■ **Work item**
Everything from the line that contains "15.08.2026 12:00 –16.08.2026 16:00" to the end of the listing below, both ends included, is to be transcribed word for word, and nothing else.
***** Data for this exercise
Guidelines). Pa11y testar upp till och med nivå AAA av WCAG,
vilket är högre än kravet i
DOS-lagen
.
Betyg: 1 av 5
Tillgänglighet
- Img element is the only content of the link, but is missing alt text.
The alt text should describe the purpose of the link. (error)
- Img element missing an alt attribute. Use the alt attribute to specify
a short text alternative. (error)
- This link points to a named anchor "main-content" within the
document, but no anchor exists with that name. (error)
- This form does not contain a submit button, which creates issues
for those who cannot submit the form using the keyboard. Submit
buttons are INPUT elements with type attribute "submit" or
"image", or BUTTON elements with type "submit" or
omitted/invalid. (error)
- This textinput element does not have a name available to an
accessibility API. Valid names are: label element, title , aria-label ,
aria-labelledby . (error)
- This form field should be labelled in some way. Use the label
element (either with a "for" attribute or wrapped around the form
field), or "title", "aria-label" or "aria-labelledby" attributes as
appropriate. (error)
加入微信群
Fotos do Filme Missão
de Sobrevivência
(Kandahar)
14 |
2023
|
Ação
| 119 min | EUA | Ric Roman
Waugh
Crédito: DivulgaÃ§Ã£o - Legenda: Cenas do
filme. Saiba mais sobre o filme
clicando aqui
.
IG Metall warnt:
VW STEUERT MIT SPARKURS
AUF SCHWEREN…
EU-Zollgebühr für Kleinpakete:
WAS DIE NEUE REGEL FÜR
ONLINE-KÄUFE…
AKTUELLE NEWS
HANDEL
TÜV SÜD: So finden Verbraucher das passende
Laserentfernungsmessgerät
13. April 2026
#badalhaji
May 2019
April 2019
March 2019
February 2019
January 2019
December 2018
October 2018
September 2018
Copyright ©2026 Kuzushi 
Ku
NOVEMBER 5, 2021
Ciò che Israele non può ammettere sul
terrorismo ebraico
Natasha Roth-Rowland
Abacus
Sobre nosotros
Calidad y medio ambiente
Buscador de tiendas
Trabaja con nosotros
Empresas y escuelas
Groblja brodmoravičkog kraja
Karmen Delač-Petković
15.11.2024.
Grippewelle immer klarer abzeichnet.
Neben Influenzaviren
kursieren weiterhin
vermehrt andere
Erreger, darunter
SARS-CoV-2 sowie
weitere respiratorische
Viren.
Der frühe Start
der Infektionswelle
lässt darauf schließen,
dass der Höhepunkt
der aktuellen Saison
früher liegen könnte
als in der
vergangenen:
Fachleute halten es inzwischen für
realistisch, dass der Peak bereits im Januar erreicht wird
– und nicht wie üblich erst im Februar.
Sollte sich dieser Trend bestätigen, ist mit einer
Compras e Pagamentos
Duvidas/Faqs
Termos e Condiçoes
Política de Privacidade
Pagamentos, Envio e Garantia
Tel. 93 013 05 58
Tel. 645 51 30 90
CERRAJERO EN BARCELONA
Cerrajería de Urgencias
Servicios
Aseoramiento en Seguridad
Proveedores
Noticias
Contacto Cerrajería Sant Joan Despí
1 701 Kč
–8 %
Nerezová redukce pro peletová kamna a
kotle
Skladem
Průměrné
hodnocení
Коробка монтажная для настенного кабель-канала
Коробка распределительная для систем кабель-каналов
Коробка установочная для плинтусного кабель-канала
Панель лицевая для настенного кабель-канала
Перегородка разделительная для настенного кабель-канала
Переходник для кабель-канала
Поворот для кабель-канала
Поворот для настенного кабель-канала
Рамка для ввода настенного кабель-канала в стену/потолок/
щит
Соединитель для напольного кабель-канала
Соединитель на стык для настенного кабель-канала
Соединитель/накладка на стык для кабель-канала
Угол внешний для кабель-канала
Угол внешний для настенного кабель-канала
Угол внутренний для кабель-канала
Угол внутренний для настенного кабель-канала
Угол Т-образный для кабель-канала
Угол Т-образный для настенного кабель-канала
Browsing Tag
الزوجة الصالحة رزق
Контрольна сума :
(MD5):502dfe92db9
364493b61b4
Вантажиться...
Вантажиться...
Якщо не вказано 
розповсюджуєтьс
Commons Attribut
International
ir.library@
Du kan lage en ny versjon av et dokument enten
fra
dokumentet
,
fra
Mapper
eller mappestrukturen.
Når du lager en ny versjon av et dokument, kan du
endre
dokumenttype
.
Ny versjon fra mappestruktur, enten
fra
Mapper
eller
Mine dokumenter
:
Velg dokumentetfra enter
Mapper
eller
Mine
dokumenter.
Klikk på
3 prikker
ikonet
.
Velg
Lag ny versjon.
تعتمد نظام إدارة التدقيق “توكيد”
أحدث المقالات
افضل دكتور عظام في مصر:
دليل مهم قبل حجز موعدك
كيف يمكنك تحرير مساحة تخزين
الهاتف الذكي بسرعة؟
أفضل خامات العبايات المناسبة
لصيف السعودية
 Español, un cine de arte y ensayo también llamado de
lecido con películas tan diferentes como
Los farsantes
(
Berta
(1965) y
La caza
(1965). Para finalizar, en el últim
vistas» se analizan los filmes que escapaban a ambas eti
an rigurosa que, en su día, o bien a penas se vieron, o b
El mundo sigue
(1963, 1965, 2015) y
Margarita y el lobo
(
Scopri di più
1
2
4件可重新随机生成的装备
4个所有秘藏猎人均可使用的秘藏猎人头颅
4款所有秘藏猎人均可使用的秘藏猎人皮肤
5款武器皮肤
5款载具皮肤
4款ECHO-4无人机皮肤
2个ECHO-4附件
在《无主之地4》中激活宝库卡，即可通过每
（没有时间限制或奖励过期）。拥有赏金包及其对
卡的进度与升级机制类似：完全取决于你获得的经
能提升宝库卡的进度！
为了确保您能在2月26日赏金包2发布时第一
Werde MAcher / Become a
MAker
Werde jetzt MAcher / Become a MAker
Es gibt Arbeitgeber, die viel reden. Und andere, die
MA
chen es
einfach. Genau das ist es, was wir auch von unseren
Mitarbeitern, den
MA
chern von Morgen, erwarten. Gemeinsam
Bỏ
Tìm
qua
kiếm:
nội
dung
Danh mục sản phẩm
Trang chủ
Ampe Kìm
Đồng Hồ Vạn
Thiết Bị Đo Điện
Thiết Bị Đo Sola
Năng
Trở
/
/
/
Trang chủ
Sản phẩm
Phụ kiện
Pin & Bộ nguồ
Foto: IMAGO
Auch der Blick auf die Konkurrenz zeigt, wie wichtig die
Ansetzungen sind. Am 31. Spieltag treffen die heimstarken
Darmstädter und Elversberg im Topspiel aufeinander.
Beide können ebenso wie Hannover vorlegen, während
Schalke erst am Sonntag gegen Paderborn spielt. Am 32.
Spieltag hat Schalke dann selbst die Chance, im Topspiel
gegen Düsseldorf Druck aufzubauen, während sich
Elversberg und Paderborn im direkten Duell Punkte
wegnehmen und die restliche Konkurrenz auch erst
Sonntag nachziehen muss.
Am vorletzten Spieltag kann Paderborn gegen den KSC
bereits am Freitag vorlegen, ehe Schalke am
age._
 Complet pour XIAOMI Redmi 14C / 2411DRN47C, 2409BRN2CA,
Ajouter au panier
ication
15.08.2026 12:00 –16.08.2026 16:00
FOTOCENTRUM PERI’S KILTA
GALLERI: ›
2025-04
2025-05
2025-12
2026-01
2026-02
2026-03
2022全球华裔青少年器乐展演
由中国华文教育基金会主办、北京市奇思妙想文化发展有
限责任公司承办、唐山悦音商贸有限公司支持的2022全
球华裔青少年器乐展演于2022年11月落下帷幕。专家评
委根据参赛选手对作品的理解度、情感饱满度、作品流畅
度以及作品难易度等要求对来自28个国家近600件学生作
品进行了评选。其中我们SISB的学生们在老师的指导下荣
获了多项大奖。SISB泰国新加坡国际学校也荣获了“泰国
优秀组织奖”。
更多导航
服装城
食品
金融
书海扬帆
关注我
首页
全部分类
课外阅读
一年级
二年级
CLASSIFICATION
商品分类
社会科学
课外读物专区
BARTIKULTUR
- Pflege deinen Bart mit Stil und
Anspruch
**********
■ **Task output**
15.08.2026 12:00 –16.08.2026 16:00
FOTOCENTRUM PERI’S KILTA
GALLERI: ›
2025-04
2025-05
2025-12
2026-01
2026-02
2026-03
2022全球华裔青少年器乐展演
由中国华文教育基金会主办、北京市奇思妙想文化发展有
限责任公司承办、唐山悦音商贸有限公司支持的2022全
球华裔青少年器乐展演于2022年11月落下帷幕。专家评
委根据参赛选手对作品的理解度、情感饱满度、作品流畅
度以及作品难易度等要求对来自28个国家近600件学生作
品进行了评选。其中我们SISB的学生们在老师的指导下荣
获了多项大奖。SISB泰国新加坡国际学校也荣获了“泰国
优秀组织奖”。
更多导航
服装城
食品
金融
书海扬帆
关注我
首页
全部分类
课外阅读
一年级
二年级
CLASSIFICATION
商品分类
社会科学
课外读物专区
BARTIKULTUR
- Pflege deinen Bart mit Stil und
Anspruch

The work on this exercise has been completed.